I have, in the last six years, sat on the other side of a 1:1 from about forty different managers. Some of them were great. Some of them were not. The difference between the two groups, more than anything else I can identify, was the questions they asked.
The bad managers asked the same three questions every week, and they were not the questions I wanted to be asked.
The great managers asked specific, slightly uncomfortable, almost embarrassing questions. The kind of questions that, when I heard them, made me realize that this person had been thinking about me as a person, between Thursdays.

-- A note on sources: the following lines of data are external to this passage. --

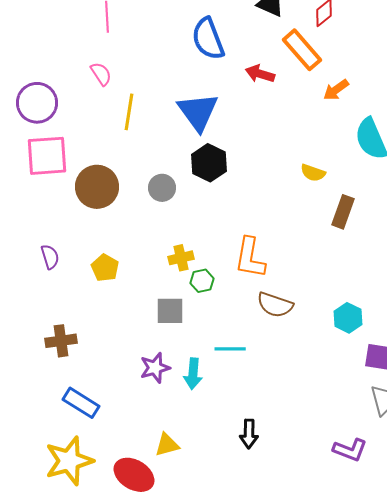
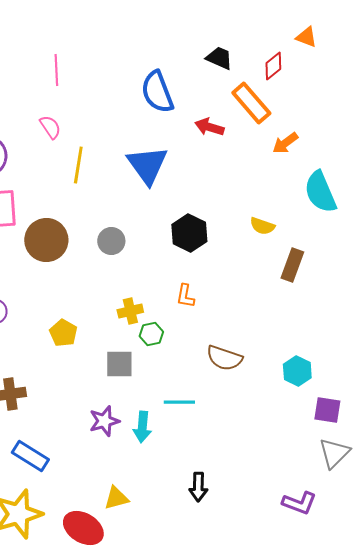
black hexagon: (209, 163) -> (189, 233), moved
orange L-shape: (250, 258) -> (185, 296), moved, size x0.6
yellow pentagon: (105, 268) -> (63, 333), moved

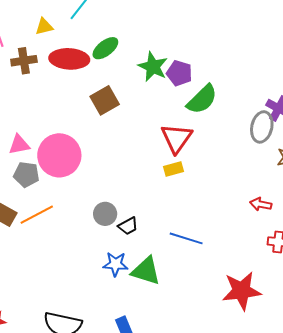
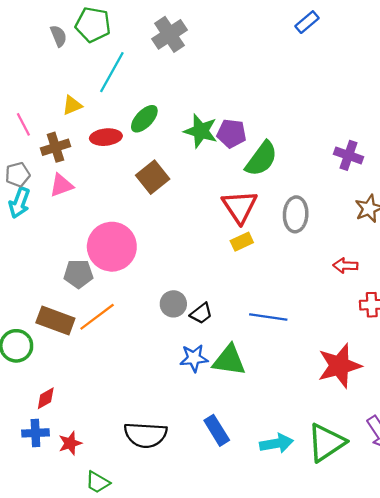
red ellipse: (69, 59) -> (106, 137), size x0.7
gray ellipse: (262, 127) -> (296, 214), moved
pink triangle: (19, 145) -> (61, 185), moved

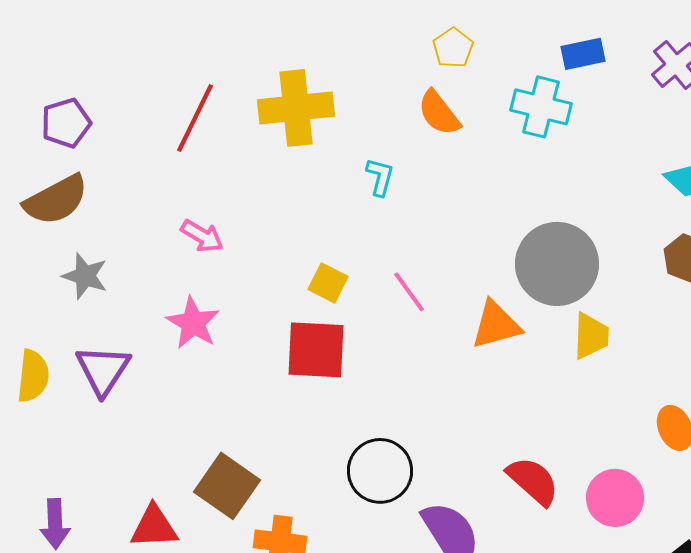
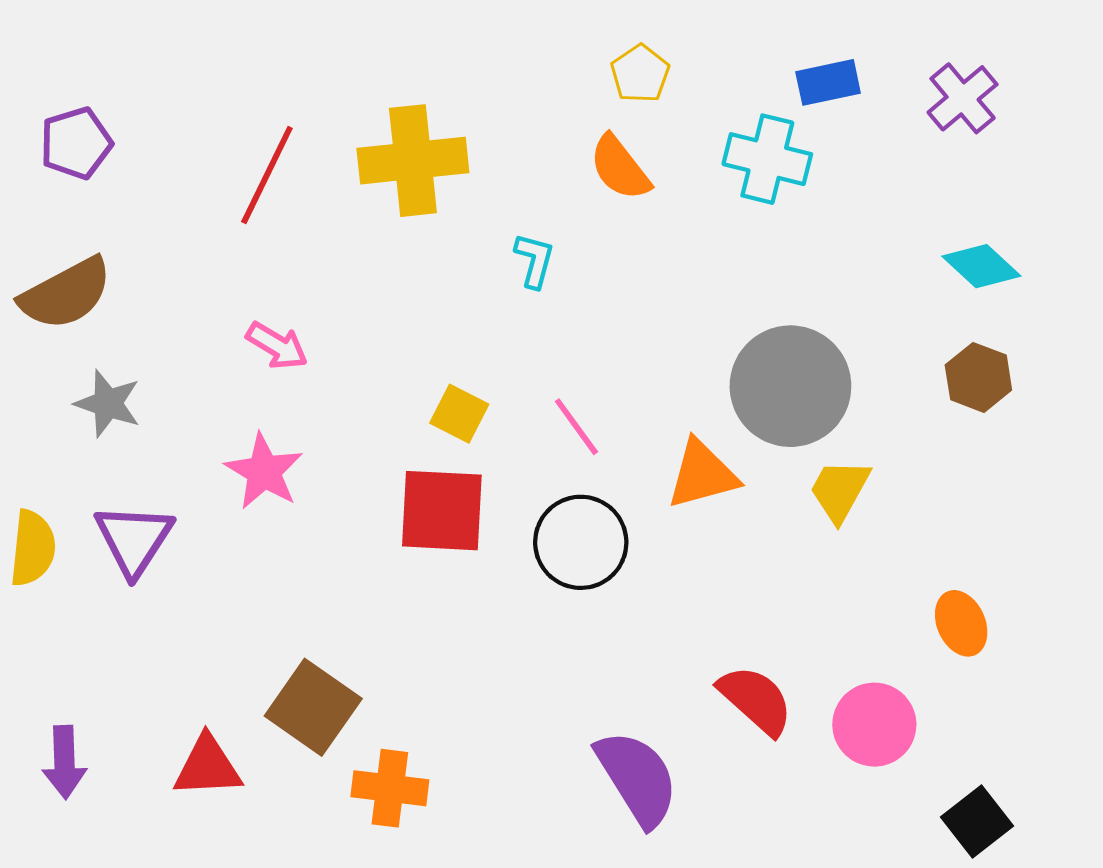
purple pentagon: (66, 123) -> (76, 143), moved
yellow trapezoid: (591, 336) -> (840, 490), turned -153
black circle: (380, 471) -> (581, 542), moved

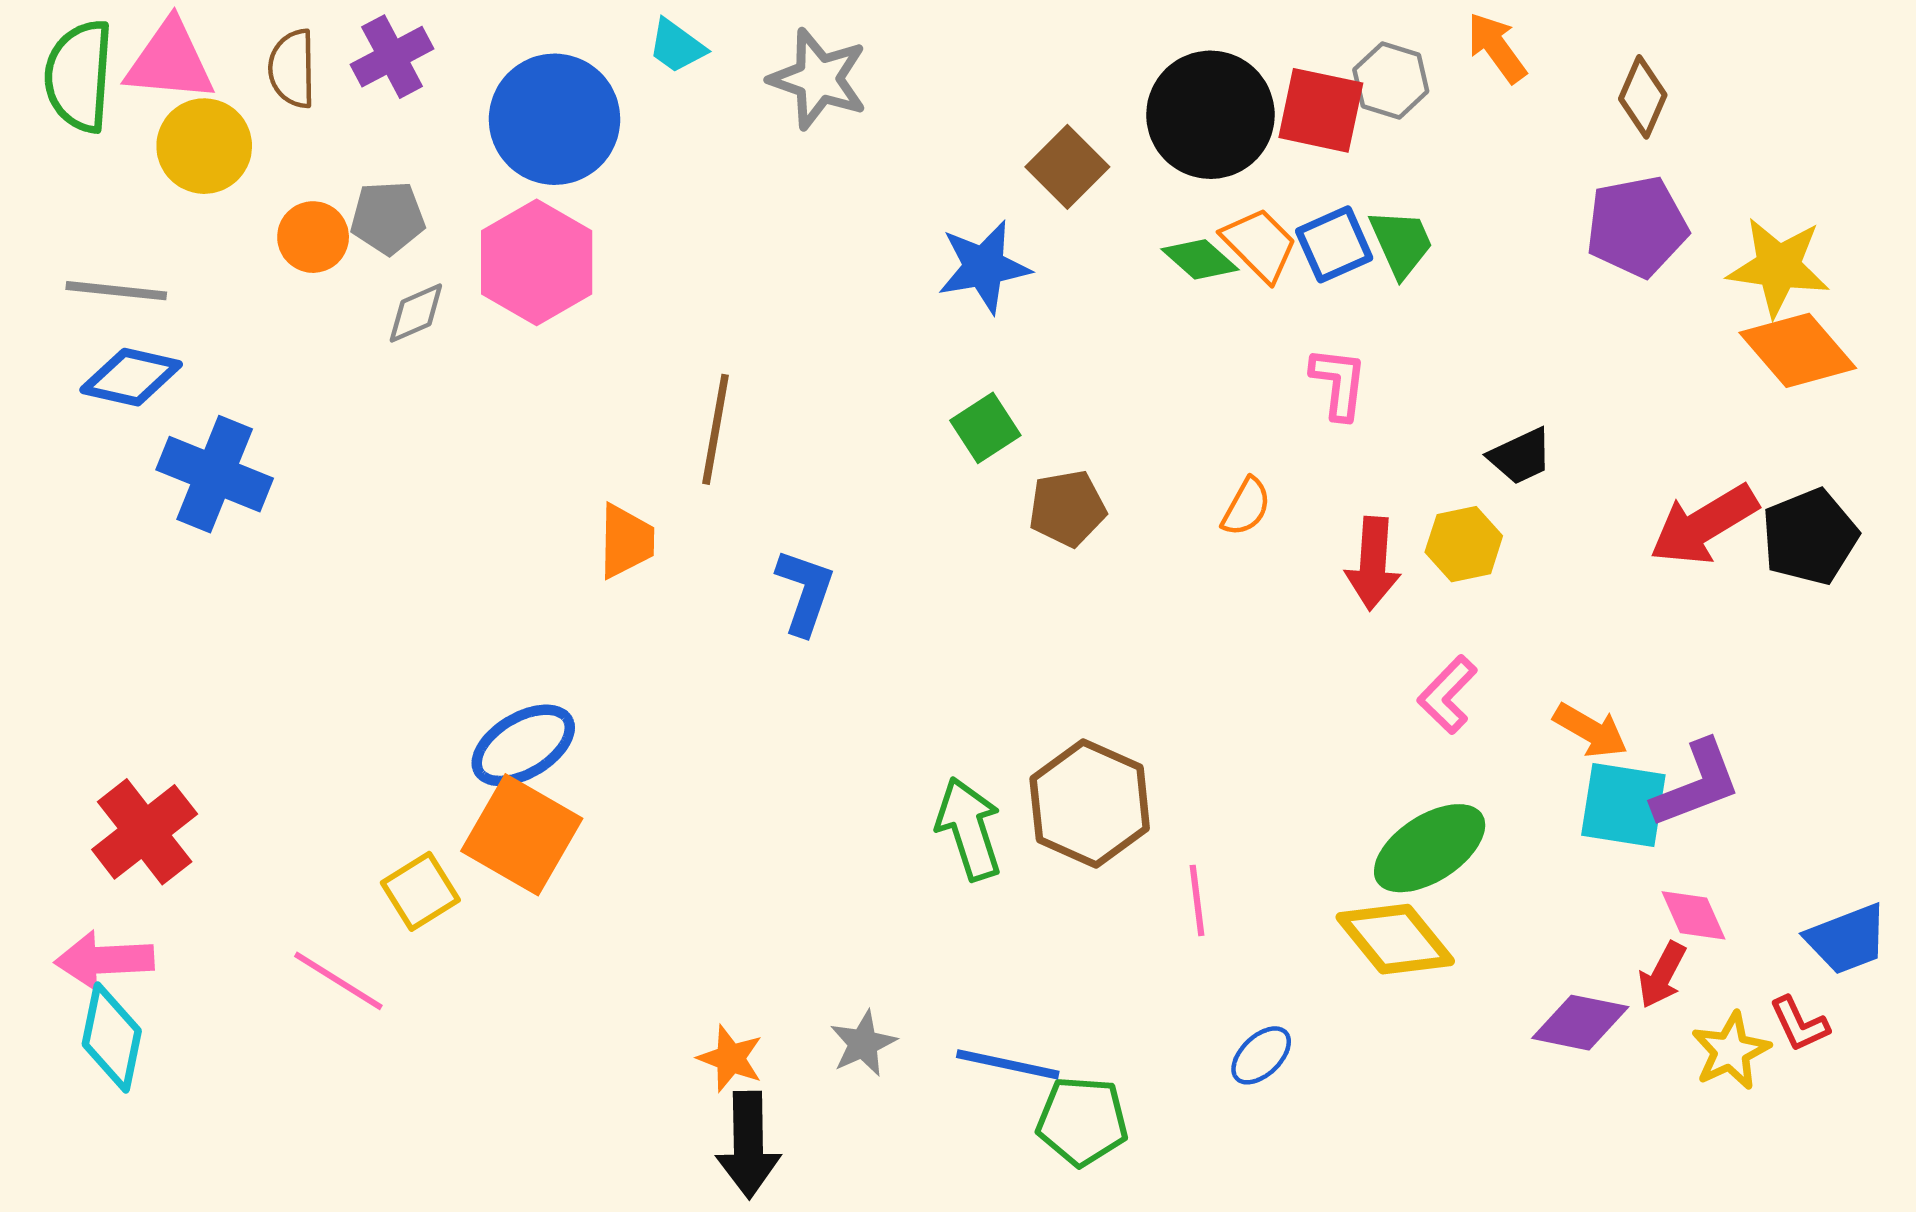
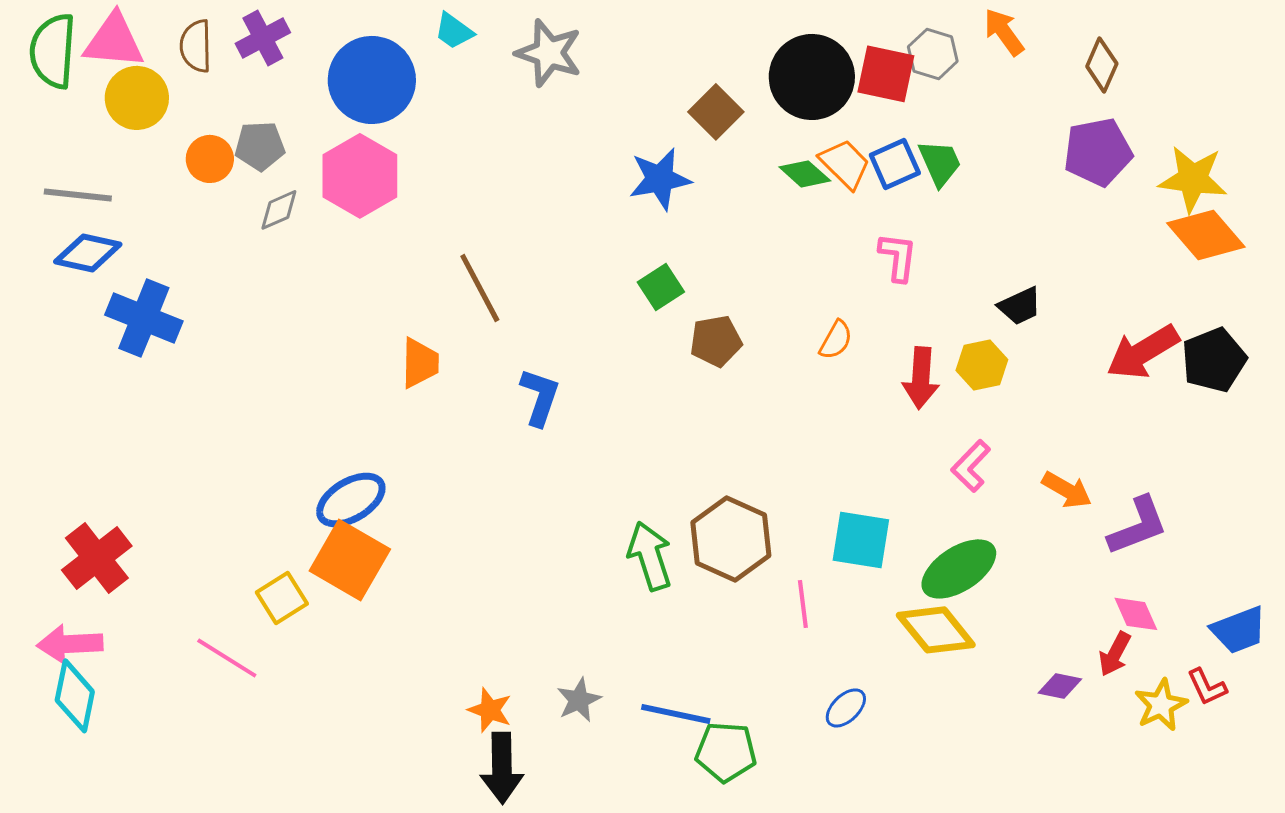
brown line: (716, 429) -> (480, 288), turned -38
cyan square: (1623, 805) -> (861, 540), moved
purple diamond: (1580, 1023) -> (1060, 686), size x0.7

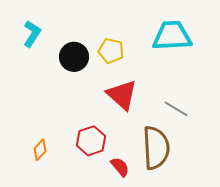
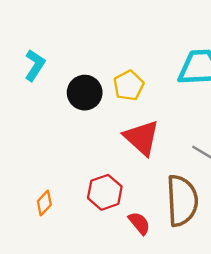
yellow pentagon: (111, 51) -> (129, 85), turned 30

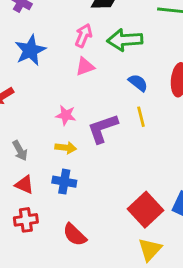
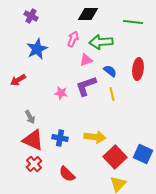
pink triangle: (85, 66) -> (86, 60), moved
purple L-shape: (103, 128) -> (86, 86), moved
yellow arrow: (66, 148) -> (95, 137), moved, size x1.5
red triangle: (24, 185) -> (33, 140), size x1.6
red cross: (26, 220) -> (34, 164), turned -35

Here are eight of those questions. Not all of them are right for every meeting. But if you're a manager and the last few 1:1s have felt thin, I'd bet at least one of these is the one your report has been waiting for you to ask.
1. "What's been on your mind that you haven't brought up?"
This is the most useful question in the whole list. It's almost a cheat code.
Your direct report is, almost certainly, sitting on something. Some thought they've been turning over for two weeks, that they haven't surfaced because it didn't seem urgent enough, or because it felt awkward, or because they were waiting to see if it would resolve on its own.
Asking this question — and then waiting through the silence after you ask it — gives them permission. The first answer is often "no, not really." The second answer, after a pause, is often the real one.
A variant that works at first 1:1s with new reports: "What have you wanted to bring up but weren't sure if you should?"
2. "What's something you'd like me to give you more or less of?"
Most managers ask "any feedback for me?" That question is too big, too vague, and arrives with too much social cost. The honest answer is rarely "yes, here is structured feedback for you, my boss."
"More or less" is a better frame because it pre-grants the answer a structure. More of something, less of something. Your report can name a specific behavior, no matter how small, and the framing makes it feel like calibration rather than criticism.
Most common honest answers I've seen: more context on why decisions get made, less involvement in the small stuff, more direct feedback, less back-and-forth before you give me a yes or no.
3. "What's a thing you did this month that you're proud of, that I might not have noticed?"
Your direct report has done something good this month that you don't know about. There's no chance this isn't true, unless they did literally nothing.
Asking this is not just a feel-good move. It's also the only way to see the invisible work — the mentoring, the cross-team coordination, the hard pull request review that turned a junior developer's career around, the document that got passed around quietly. None of that lands on a dashboard. Most of it lands in this question.
Bonus: the answer to this question is exactly the kind of thing that, six months later, becomes a sentence in a promotion case.
4. "Is there something I think is going well that you don't?"
The dark twin of question 3.
Sometimes a manager believes a project is going well, or a relationship with another team is going well, or a process is working — and the report knows it isn't. They've been quiet about it, partly because correcting your manager is hard, and partly because they're not sure if their concern is real or just their own anxiety.
Asking explicitly tells them: it is okay to disagree with my read of the situation. It also calibrates you against their reality. It is rare that the answer is "no, everything's fine." More commonly, you find out that the thing you were celebrating in the all-hands has a quiet hairline fracture in it that the person closest to it has been seeing for weeks.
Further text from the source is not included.